I am having a hard time understanding how these audio files work. I load a WAV file like this:
from scipy.io import wavfile
RATE, data = wavfile.read('audio.wav')
This is a single channel (MONO) file (I think those are the same thing right?). It has shape (1555794,)
, and when I play it back it sounds reasonable:
p = pyaudio.PyAudio()
stream = p.open(format=pyaudio.paInt16, channels=1, rate=RATE, input=True, output=True)
stream.write(data)
stream.close()
p.terminate()
I have another file, which I created in Audacity, which is basically the same thing except I duplicated the first channel to make it two channel. When I load that in, the same way as above, I now have data_2channel
. When I try to play data_2channel
back with the same 5 lines as above, it playes but it's twice as slow and sounds like I am playing it as half speed. This isn't unexpected.
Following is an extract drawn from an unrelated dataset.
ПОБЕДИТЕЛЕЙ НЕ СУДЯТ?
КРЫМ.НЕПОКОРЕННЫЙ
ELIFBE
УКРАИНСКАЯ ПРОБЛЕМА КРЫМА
To get it to play back normally I have to do this:
p = pyaudio.PyAudio()
stream = p.open(format=pyaudio.paInt16, channels=1, rate=RATE, input=True, output=True)
for d in data_2channel:
stream.write(d)
stream.close()
p.terminate()
This, I can swallow, but I don't quite understand. Maybe stream recognizing that when I try to write ndarray
s with 2 values and does something different than if I shove in a 1d array with 13000 values?
So then I thought, well let's convert data_2channel
back to one channel:
>>> data
array([-1552, -1635, -1361, ..., -2695, -3610, -2742], dtype=int16)
>>> data_2channel.T[0]
array([-1551, -1638, -1357, ..., -2700, -3606, -2744], dtype=int16)
So data_2channel.T[0]
looks pretty much the same as data
, but when I try to play the file I get this error:
File "../lib/python3.5/site-packages/pyaudio.py", line 586, in write
exception_on_underflow)
ValueError: ndarray is not C-contiguous
Not knowing what to think, I tried doing converting data
to python list and back to an ndarray, and tried playing it back:
p = pyaudio.PyAudio()
stream = p.open(format=pyaudio.paInt16, channels=1, rate=RATE, input=True, output=True)
stream.write(np.array(data.tolist()))
stream.close()
p.terminate()
It sounds similar to my file; like I slowed it down by 8 times, but still somehow kept the track the same length of time. I don't get why it sounds different. I tried plotting the two arrays and they look exactly the same. But somehow converting it to a list and back again, broke something. Can someone explain to me how this all works?
EDIT
Also it's not playing the entire file back to me. It's only playing about 50%. And I found that I can play the two channel file back by changing the channels
parameter to 2 (duh).
stream = p.open(format=pyaudio.paInt16, channels=2, rate=RATE, input=True, output=True)
stream.write(data_2channel)
However, the playback on this is cut to about 25% of the original. I'm baffled..